* **EXERCISE DESCRIPTION**:
Return the data that follows, keeping every word and mark unchanged.

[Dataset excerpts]
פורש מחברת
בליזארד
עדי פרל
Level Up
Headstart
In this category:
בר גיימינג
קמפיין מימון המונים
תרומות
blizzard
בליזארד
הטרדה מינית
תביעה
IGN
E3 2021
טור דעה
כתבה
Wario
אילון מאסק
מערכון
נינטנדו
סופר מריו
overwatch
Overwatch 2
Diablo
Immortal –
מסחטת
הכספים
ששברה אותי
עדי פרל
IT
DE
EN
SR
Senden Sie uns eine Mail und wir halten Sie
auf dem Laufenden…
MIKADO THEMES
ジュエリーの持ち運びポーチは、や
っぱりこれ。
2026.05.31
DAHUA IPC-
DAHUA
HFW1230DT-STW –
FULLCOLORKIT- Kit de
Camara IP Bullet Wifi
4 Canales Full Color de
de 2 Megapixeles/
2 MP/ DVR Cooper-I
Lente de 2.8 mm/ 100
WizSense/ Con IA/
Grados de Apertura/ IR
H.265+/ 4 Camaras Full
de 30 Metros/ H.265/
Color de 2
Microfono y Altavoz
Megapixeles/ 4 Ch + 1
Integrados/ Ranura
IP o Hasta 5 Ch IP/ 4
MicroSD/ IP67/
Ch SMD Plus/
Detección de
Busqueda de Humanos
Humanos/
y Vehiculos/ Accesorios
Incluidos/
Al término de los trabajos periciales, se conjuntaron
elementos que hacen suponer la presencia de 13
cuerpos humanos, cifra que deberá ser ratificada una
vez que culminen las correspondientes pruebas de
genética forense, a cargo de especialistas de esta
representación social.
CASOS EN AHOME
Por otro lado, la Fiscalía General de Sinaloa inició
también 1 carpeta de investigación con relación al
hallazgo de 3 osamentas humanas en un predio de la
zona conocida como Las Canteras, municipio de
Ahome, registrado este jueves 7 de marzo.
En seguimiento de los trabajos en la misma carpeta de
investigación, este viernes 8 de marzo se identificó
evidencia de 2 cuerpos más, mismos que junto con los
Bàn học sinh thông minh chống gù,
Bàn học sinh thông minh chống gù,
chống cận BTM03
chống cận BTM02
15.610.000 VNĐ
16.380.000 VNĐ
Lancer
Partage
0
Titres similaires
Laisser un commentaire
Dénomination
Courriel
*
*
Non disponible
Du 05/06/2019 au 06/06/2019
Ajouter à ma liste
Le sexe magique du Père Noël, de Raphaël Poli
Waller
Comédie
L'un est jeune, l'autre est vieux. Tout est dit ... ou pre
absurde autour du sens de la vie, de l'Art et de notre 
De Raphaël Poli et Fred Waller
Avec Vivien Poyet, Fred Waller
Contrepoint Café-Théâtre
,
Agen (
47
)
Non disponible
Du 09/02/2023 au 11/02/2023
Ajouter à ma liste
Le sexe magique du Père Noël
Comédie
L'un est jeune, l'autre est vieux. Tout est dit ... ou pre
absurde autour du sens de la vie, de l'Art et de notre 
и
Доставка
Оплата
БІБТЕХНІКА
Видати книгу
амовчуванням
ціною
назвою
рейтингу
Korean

* **TASK OUTPUT**:
פורש מחברת
בליזארד
עדי פרל
Level Up
Headstart
In this category:
בר גיימינג
קמפיין מימון המונים
תרומות
blizzard
בליזארד
הטרדה מינית
תביעה
IGN
E3 2021
טור דעה
כתבה
Wario
אילון מאסק
מערכון
נינטנדו
סופר מריו
overwatch
Overwatch 2
Diablo
Immortal –
מסחטת
הכספים
ששברה אותי
עדי פרל
IT
DE
EN
SR
Senden Sie uns eine Mail und wir halten Sie
auf dem Laufenden…
MIKADO THEMES
ジュエリーの持ち運びポーチは、や
っぱりこれ。
2026.05.31
DAHUA IPC-
DAHUA
HFW1230DT-STW –
FULLCOLORKIT- Kit de
Camara IP Bullet Wifi
4 Canales Full Color de
de 2 Megapixeles/
2 MP/ DVR Cooper-I
Lente de 2.8 mm/ 100
WizSense/ Con IA/
Grados de Apertura/ IR
H.265+/ 4 Camaras Full
de 30 Metros/ H.265/
Color de 2
Microfono y Altavoz
Megapixeles/ 4 Ch + 1
Integrados/ Ranura
IP o Hasta 5 Ch IP/ 4
MicroSD/ IP67/
Ch SMD Plus/
Detección de
Busqueda de Humanos
Humanos/
y Vehiculos/ Accesorios
Incluidos/
Al término de los trabajos periciales, se conjuntaron
elementos que hacen suponer la presencia de 13
cuerpos humanos, cifra que deberá ser ratificada una
vez que culminen las correspondientes pruebas de
genética forense, a cargo de especialistas de esta
representación social.
CASOS EN AHOME
Por otro lado, la Fiscalía General de Sinaloa inició
también 1 carpeta de investigación con relación al
hallazgo de 3 osamentas humanas en un predio de la
zona conocida como Las Canteras, municipio de
Ahome, registrado este jueves 7 de marzo.
En seguimiento de los trabajos en la misma carpeta de
investigación, este viernes 8 de marzo se identificó
evidencia de 2 cuerpos más, mismos que junto con los
Bàn học sinh thông minh chống gù,
Bàn học sinh thông minh chống gù,
chống cận BTM03
chống cận BTM02
15.610.000 VNĐ
16.380.000 VNĐ
Lancer
Partage
0
Titres similaires
Laisser un commentaire
Dénomination
Courriel
*
*
Non disponible
Du 05/06/2019 au 06/06/2019
Ajouter à ma liste
Le sexe magique du Père Noël, de Raphaël Poli
Waller
Comédie
L'un est jeune, l'autre est vieux. Tout est dit ... ou pre
absurde autour du sens de la vie, de l'Art et de notre 
De Raphaël Poli et Fred Waller
Avec Vivien Poyet, Fred Waller
Contrepoint Café-Théâtre
,
Agen (
47
)
Non disponible
Du 09/02/2023 au 11/02/2023
Ajouter à ma liste
Le sexe magique du Père Noël
Comédie
L'un est jeune, l'autre est vieux. Tout est dit ... ou pre
absurde autour du sens de la vie, de l'Art et de notre 
и
Доставка
Оплата
БІБТЕХНІКА
Видати книгу
амовчуванням
ціною
назвою
рейтингу
Korean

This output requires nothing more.